TORONTO -- An Indigenous person in Canada is more than 10 times more likely to have been shot and killed by a police officer in Canada since 2017 than a white person in Canada.
A CTV News analysis reveals that of the 66 people shot and killed by police in that timeframe for whom race or heritage could be identified, 25 were Indigenous.
That's nearly 40 per cent of the total. Adjusted for population based on 2016 census data, it means 1.5 out of every 100,000 Indigenous Peoples have been shot and killed by police since 2017, versus 0.13 out of every 100,000 white Canadians.
"It's totally alarming," Assembly of First Nations National Chief Perry Bellegarde told CTVNews.ca via telephone from Ottawa on June 17.
"This is not acceptable, it's not right in 2020, but the trends are there."
The disparity doesn't stop there. Citing Statistics Canada data and various academic studies, a 2019 report from the Council of Canadian Academies (CCA) found several other ways in which the Canadian justice system disproportionately targets Indigenous Peoples, including:
- Indigenous Peoples are 11 times more likely than others to be accused of homicide
- Indigenous Peoples are 56 per cent more likely to be victims of crime than others
- In 2016, Indigenous Peoples represented 25 per cent of the national male prison population and 35 per cent of the national female prison population
"Why is it that we're 4.5 per cent of the population in Canada as First Nations people, but yet the jails are full of our people?" Bellegarde said.

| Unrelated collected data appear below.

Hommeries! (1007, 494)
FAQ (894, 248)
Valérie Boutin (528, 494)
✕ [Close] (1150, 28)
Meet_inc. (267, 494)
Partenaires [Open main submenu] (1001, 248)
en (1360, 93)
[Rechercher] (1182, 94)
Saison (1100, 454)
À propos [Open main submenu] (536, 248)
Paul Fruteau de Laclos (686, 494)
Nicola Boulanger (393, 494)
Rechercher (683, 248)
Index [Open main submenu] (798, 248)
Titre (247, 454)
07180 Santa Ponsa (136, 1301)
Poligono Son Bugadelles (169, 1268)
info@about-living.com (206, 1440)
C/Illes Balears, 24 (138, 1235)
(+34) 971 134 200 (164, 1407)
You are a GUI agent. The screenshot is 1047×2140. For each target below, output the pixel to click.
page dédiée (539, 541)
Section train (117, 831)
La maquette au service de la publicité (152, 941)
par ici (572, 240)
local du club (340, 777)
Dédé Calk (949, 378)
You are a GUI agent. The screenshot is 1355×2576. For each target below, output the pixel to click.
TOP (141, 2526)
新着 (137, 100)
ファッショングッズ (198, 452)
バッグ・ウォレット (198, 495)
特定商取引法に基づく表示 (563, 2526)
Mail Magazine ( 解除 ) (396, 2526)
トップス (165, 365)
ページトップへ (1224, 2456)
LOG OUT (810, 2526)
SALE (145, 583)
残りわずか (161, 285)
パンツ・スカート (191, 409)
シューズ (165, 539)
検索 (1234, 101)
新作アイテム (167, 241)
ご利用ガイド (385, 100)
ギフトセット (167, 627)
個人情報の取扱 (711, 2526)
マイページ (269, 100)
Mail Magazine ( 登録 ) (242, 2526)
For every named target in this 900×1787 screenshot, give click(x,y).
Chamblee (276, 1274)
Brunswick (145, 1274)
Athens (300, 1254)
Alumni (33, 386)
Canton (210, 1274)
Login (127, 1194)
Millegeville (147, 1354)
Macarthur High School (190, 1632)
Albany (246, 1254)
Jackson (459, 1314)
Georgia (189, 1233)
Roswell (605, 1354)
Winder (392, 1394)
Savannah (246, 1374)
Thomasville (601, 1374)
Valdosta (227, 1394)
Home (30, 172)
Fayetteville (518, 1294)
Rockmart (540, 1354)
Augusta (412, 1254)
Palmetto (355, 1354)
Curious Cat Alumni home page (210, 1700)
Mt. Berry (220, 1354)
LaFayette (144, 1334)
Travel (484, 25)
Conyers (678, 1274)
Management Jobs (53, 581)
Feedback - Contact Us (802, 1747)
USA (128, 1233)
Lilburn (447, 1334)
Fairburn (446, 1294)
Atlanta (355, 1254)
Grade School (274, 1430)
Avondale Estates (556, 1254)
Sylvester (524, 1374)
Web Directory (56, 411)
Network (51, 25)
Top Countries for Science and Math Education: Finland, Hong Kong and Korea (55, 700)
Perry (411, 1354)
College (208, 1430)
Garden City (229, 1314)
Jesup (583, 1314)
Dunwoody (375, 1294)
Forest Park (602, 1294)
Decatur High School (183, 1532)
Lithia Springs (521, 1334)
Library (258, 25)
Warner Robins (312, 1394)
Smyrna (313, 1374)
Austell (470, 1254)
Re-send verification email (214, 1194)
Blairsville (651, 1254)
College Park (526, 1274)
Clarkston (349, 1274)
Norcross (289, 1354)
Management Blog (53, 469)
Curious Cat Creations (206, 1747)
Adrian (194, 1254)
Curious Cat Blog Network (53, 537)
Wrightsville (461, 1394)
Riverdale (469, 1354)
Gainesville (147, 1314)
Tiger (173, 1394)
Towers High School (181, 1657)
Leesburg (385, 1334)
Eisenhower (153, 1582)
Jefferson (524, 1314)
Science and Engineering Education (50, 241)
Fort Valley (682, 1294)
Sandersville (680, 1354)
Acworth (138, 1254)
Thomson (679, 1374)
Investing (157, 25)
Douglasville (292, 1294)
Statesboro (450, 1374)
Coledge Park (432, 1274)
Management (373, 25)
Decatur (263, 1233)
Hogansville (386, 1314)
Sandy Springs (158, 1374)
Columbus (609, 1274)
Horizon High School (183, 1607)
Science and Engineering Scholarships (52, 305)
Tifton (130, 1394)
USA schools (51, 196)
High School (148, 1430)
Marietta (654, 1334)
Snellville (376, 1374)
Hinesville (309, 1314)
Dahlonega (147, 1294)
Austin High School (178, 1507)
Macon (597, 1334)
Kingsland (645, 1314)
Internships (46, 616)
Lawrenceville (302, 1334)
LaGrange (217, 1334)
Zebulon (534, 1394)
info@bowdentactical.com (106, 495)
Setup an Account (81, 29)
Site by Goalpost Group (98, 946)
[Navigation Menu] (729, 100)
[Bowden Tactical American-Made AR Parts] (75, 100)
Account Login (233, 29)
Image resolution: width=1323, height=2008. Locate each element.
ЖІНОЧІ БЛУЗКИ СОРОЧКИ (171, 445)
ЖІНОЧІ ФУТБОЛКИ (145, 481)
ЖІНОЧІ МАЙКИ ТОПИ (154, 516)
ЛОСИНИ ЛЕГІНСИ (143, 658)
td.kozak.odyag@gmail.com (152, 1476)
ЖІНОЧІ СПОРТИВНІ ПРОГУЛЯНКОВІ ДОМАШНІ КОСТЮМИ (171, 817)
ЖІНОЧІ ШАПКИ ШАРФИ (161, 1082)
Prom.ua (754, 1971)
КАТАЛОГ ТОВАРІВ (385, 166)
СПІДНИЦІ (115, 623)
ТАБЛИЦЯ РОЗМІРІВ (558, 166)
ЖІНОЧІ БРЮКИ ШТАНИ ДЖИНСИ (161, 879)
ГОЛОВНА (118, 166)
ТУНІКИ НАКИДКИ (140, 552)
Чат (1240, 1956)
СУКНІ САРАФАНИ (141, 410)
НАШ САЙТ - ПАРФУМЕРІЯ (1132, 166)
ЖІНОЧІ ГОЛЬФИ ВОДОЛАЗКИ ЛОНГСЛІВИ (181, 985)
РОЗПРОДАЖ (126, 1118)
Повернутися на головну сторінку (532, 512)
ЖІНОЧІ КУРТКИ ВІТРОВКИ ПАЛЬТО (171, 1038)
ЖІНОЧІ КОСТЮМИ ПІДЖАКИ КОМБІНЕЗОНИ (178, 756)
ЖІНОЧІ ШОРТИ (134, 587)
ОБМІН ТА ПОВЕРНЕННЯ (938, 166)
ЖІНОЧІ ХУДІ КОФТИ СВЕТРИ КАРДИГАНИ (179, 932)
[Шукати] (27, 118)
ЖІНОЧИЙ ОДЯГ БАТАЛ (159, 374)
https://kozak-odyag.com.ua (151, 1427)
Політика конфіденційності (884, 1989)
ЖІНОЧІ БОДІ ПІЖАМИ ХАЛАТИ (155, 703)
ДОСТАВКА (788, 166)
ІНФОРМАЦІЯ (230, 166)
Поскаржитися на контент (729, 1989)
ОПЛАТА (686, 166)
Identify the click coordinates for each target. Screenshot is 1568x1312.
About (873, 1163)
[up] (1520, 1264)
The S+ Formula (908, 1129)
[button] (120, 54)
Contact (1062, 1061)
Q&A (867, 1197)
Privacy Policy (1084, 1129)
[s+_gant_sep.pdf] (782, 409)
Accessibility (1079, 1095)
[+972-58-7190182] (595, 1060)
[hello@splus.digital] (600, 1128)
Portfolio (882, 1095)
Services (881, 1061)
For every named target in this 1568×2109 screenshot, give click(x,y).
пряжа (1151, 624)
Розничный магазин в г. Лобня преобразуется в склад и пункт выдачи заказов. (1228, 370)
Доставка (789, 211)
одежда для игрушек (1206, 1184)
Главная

Those who study the intersection of Indigenous Peoples and Canadian-style policing say the answer to that question cannot be found in what happens as cases make their way through the criminal justice system. Nor can it be found in what happens after police arrive at the scene of an incident, or in what happens as officers are dispatched.
The issues that lead to Indigenous Peoples facing overrepresentation in the Canadian justice system have roots that stretch years, decades, even generations into the past, experts say – and will never be addressed if attention isn't paid to injustices in other parts of the system.
"The conversation needs to be about systemic racism, and the continued colonial constructs that set up too many of these highly dangerous encounters," Norm Taylor, an executive adviser who has worked with police leaders and provincial governments on issues related to community safety, told CTVNews.ca via telephone from Oshawa, Ont. on June 17.
A SYSTEMIC PROBLEM
Taylor was one of the 11 experts on policing in Indigenous communities who put together the CCA report, which found that the current Indigenous overrepresentations in the justice system are directly linked to historical mistreatment of Indigenous peoples.
They're also tied to the worse outcomes faced by Indigenous Peoples when it comes to poverty, mental health, addictions and other socioeconomic factors that are considered risk factors for negative encounters with the justice system.
"If you look at your sample, in the vast majority of those cases, you're going to find ... they're people with a host of risk factors operating, and the system has failed them," Taylor said.
"In many instances, the subject will hold similar contempt for the health-care system, child welfare, schools and any other elements of the state-run human services, because the system has not served them well. It has not served their families well."
The CCA report also concluded that moving away from these approaches and improving Indigenous health and well-being can best be achieved by adapting policing approaches to meet the needs of Indigenous communities, focusing on relationships and building trust rather than law enforcement.
Many of these themes are echoed in the recommendations in the 2019 report from the inquiry examining the cases of missing and murdered Indigenous women and girls, which are aimed at adding new mechanisms to ensure policing agencies meet the needs of the communities they serve.
These ideas may sound prescient now, as calls to defund the police gather steam across North America, but they're hardly new. Academics and Indigenous leaders have been touting them for decades, and many police leaders have more recently followed suit.
"Officers are doing the job that is asked, and often they're doing it under difficult and high-risk circumstances," Taylor said.
"One of the questions we have to be asking is 'Is it the job they should be doing? Are they adequately prepared to deal with all the intercultural mistrust? Do they even have the skills to provide a trauma-informed perspective?'"
'KEEP PUSHING'
Advice along these lines – which Taylor describes as "more about public health than … about policing" can be found in report after report after report presented to governments going back to the last century. While some parts of the country have slowly been moving in this direction, Bellegarde said the continued deaths of Indigenous Peoples at the hands of police are proof that much more needs to be done.
"The complacency of governments for lack of implementation of these reports and the recommendations therein is killing our people," he said.
Specific starting points for action could include making policing an essential service on reserves, guaranteeing stable funding levels for community leaders to rely on, Bellegarde said, as well as creating civilian police oversight bodies for communities that use the RCMP, increased screening for racial biases during the recruitment process, adding more Indigenous representation in positions of authorities and potentially redirecting some police funding to dedicated mental health response teams.
Although pushing for these changes has long been an exercise in frustration, Bellegarde said he is hopeful that the current wave of protests for justice reform will bear fruit.
"We have to take advantage of the groundswell of support. We have to keep pushing harder," he said.